July 5

There are 1 entries for this date: Ernst Mayr

    Ernst Mayr

    Ernst Mayr

    On this date in 1904, evolutionary biologist Ernst Mayr was born in Kempten, Germany. From a young age, he showed an interest in a variety of bird species. Originally studying medical sciences, he changed his mind and received his Ph.D. in ornithology from the University of Berlin. Mayr spent much of his life studying the theory of evolution and eventually established himself as a leading neo-Darwinist. Mayr traveled to New Guinea and the Solomon Islands, where he was able to show that species can arise from isolated populations.

    While working in 1942 as a curator at the American Museum of Natural History in New York, he published Systematics and the Origin of Species. During his career, he identified 26 new species of bird and 38 species of orchid. Mayr became a professor at Harvard University in 1953 and led Harvard’s Comparative Zoology Museum from 1961-70. He transformed Darwin’s abstract theories into the science of evolutionary biology and wrote or edited over 600 journal articles and 20 books, well into his 90s, about his experimental and observational studies to support evolution.

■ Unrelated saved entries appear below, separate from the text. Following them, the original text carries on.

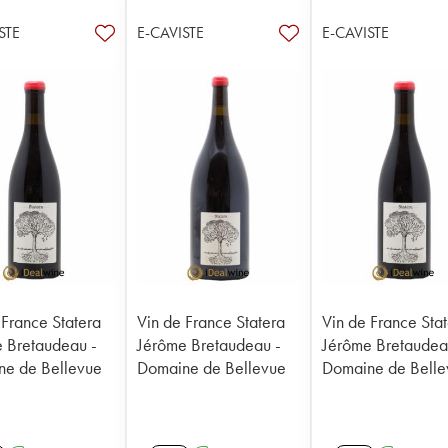
STE
E-CAVISTE
E-CAVISTE
 France Statera
Vin de France Statera
Vin de France Sta
 Bretaudeau -
Jérôme Bretaudeau -
Jérôme Bretaudea
e de Bellevue
Domaine de Bellevue
Domaine de Belle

    He married Margarete Simon in 1935. They had two children and lived together until her death in 1990. Mayr received a number of awards, including the Darwin-Wallace Medal (1958), National Medal of Science for Biological Studies (1969) and the International Prize for Biology (1994).  Harvard renamed its Museum of Comparative Zoology Library in his honor in 1995. He died at age 100 in 2005.

    “I have the honesty to say I’m an atheist. There is nothing that supports the idea of a personal God.”